Becky explained that one of the first services her trust looked at with regards to remote models of care was the pain management team. “We’ve got a really innovative clinician, who was super passionate about improving pain questionnaires that we sent to patients. We had a relatively low response rate from patients coming into clinic – it would take eight days from when the patient was sent the questionnaire to when it then got entered into the system, and obviously there’s an admin team member typing up all of those responses into the system. But when we implemented remote monitoring, we had really positive engagement driven by this individual. I think one of the big lessons around driving change and innovation is finding those people who are the natural changemakers, because that spark helps get through some of that initial scepticism. It’s made a massive difference for that service.”

Becky talked about how the initial success of this service led to better engagement with the idea, saying: “It resulted in everything from saving administrative time to getting better response rates, and quicker return times for patients, as well as a cost savings. We’ve then got that clinician to come to our medical leadership groups and share that and talk really enthusiastically about the difference that that’s made to the patients, which has helped people to start thinking differently.

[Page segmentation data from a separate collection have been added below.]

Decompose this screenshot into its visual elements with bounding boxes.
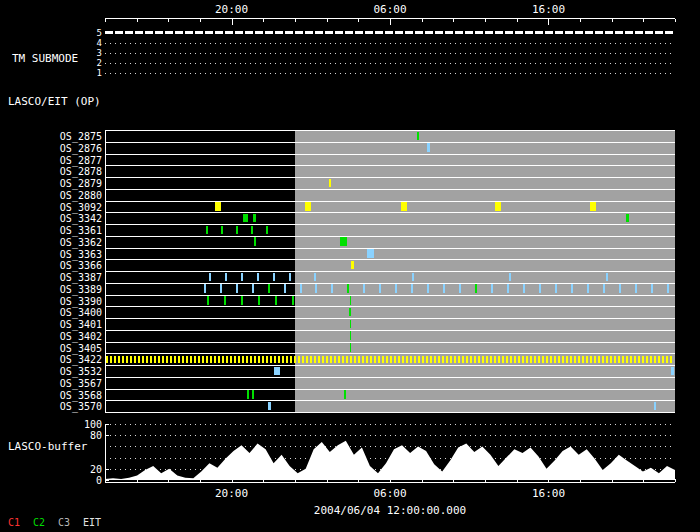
event-marker <box>363 284 365 293</box>
buffer-tick-label: 80 <box>70 430 102 441</box>
event-marker <box>273 273 275 282</box>
row-label-OS_3422: OS_3422 <box>28 354 102 365</box>
buffer-tick-label: 100 <box>70 419 102 430</box>
event-marker <box>254 237 256 246</box>
row-label-OS_3401: OS_3401 <box>28 319 102 330</box>
row-separator <box>105 306 675 307</box>
event-marker <box>252 284 254 293</box>
row-separator <box>105 224 675 225</box>
event-marker <box>651 284 653 293</box>
event-marker <box>417 132 419 141</box>
row-separator <box>105 177 675 178</box>
row-label-OS_3362: OS_3362 <box>28 237 102 248</box>
event-marker <box>329 179 331 188</box>
event-marker <box>247 390 249 399</box>
event-marker <box>253 214 256 223</box>
bottom-axis-tick-label: 06:00 <box>362 487 418 500</box>
top-axis-tick-label: 06:00 <box>362 3 418 16</box>
event-marker <box>258 296 260 305</box>
bottom-axis-tick-label: 20:00 <box>204 487 260 500</box>
event-marker <box>571 284 573 293</box>
event-marker <box>667 284 669 293</box>
event-marker <box>314 273 316 282</box>
tm-submode-level-label: 4 <box>92 38 102 48</box>
top-axis-minor-tick <box>295 19 296 22</box>
event-marker <box>349 308 351 317</box>
row-separator <box>105 330 675 331</box>
event-marker <box>221 226 223 235</box>
top-axis-tick-label: 20:00 <box>204 3 260 16</box>
event-marker <box>351 261 354 270</box>
row-label-OS_3363: OS_3363 <box>28 249 102 260</box>
event-marker <box>491 284 493 293</box>
event-marker <box>225 273 227 282</box>
row-separator <box>105 212 675 213</box>
event-marker <box>209 273 211 282</box>
event-marker <box>350 343 351 352</box>
event-marker <box>236 226 238 235</box>
event-marker <box>350 331 351 340</box>
dense-event-band <box>106 356 674 363</box>
tm-submode-level-label: 1 <box>92 68 102 78</box>
row-label-OS_3389: OS_3389 <box>28 284 102 295</box>
top-axis-minor-tick <box>422 19 423 22</box>
event-marker <box>300 284 302 293</box>
event-marker <box>603 284 605 293</box>
row-label-OS_3387: OS_3387 <box>28 272 102 283</box>
event-marker <box>654 402 656 411</box>
top-axis-minor-tick <box>580 19 581 22</box>
event-marker <box>257 273 259 282</box>
event-marker <box>241 296 243 305</box>
event-marker <box>555 284 557 293</box>
top-axis-minor-tick <box>327 19 328 22</box>
event-marker <box>367 249 374 258</box>
row-label-OS_3405: OS_3405 <box>28 343 102 354</box>
bottom-axis-line <box>105 482 675 483</box>
event-marker <box>284 284 286 293</box>
row-separator <box>105 377 675 378</box>
buffer-tick-label: 20 <box>70 464 102 475</box>
event-marker <box>266 226 268 235</box>
tm-submode-level-label: 3 <box>92 48 102 58</box>
event-marker <box>626 214 629 223</box>
row-separator <box>105 259 675 260</box>
lasco-buffer-label: LASCO-buffer <box>8 440 87 453</box>
event-marker <box>671 367 674 376</box>
tm-submode-level-label: 2 <box>92 58 102 68</box>
buffer-axis-tick <box>105 480 109 481</box>
event-marker <box>220 284 222 293</box>
row-separator <box>105 342 675 343</box>
row-separator <box>105 248 675 249</box>
tm-submode-gridline <box>105 53 675 54</box>
row-label-OS_3570: OS_3570 <box>28 401 102 412</box>
row-label-OS_3390: OS_3390 <box>28 296 102 307</box>
row-label-OS_2878: OS_2878 <box>28 166 102 177</box>
legend-item-c3: C3 <box>58 517 70 528</box>
top-axis-minor-tick <box>200 19 201 22</box>
row-separator <box>105 283 675 284</box>
event-marker <box>236 284 238 293</box>
legend-item-eit: EIT <box>83 517 101 528</box>
row-label-OS_3568: OS_3568 <box>28 390 102 401</box>
event-marker <box>292 296 294 305</box>
event-marker <box>241 273 243 282</box>
event-marker <box>443 284 445 293</box>
event-marker <box>495 202 501 211</box>
top-axis-major-tick <box>390 19 391 25</box>
event-marker <box>509 273 511 282</box>
tm-submode-level-label: 5 <box>92 28 102 38</box>
tm-submode-value-line <box>105 31 675 34</box>
row-separator <box>105 389 675 390</box>
tm-submode-gridline <box>105 43 675 44</box>
event-marker <box>350 320 351 329</box>
lasco-eit-label: LASCO/EIT (OP) <box>8 95 101 108</box>
event-marker <box>224 296 226 305</box>
event-marker <box>206 226 208 235</box>
row-label-OS_3092: OS_3092 <box>28 202 102 213</box>
row-label-OS_3400: OS_3400 <box>28 307 102 318</box>
lasco-eit-timeline-window: TM SUBMODE LASCO/EIT (OP) LASCO-buffer 2… <box>0 0 700 532</box>
event-marker <box>331 284 333 293</box>
row-label-OS_3567: OS_3567 <box>28 378 102 389</box>
event-marker <box>606 273 608 282</box>
row-label-OS_3361: OS_3361 <box>28 225 102 236</box>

“The other thing that has been really useful about working with a platform like Isla is bringing Isla’s experience in from other trusts, being able to share and spread the ideas around. The second service that we looked at was in ophthalmology, doing triage for eye casualty, because Isla had experience with that. It really helped to spark conversations, like how we can make this pathway work better? What are the pain points that you simply can’t do if you’re not thinking digitally and at scale? How can we get videos of seizures in front of neurologists in such a way that helps them actually see what is happening rather than relying on a description after the event?”

What does the trust’s transformation programme look like, going forwards? “I think it’s a difficult time for change and transformation in the NHS, because there’s  a seemingly impossible set of asks at the moment, that don’t quite square up,” Becky acknowledged. “But at the same time, it does provide a real opportunity to completely rethink the way that we deliver services, because it’s the only way to achieve the things that we need to.” Big programmes of work in place in the community mental health primary care space, she noted, “are very focused on outpatients and how we can support people from the point of being referred. We want to make the best use of joining up different systems, of creating innovative pathways, of sharing information and communicating with patients.”

Becky added: “Bruno and I are in national pilots for joining up bits of data from NHSE, as well in terms of the improving elective care coordination pilot. I think there’s a real exciting opportunity here to join up in a coordinated way, a number of different systems in a way that makes better sense for our clinicians and makes better sense for our patients.”

Why Isla?

So what brings an organisation to use the Isla platform?

Pete said: “I think the most compelling thing about Isla for senior decision makers – who often don’t have too much time to go into the detail of all the different clinical requirements – is that breadth of application. We have designed the solution with focus on tackling the wider challenge of moving towards remote care, rather than designing it with a specific pathway in mind. That has enabled us to build technology which is very configurable to a massive range of different pathways. For decision makers who are often having to weigh up different systems or different strategic approaches to the IT, it’s important that we are able to offer something that flexes and consumers can build as they as they go on that journey. That’s key – being able to start wherever the pain point is, and then bring in a system with the features that you need.”

Many thanks to Pete, Bruno and Becky for joining us.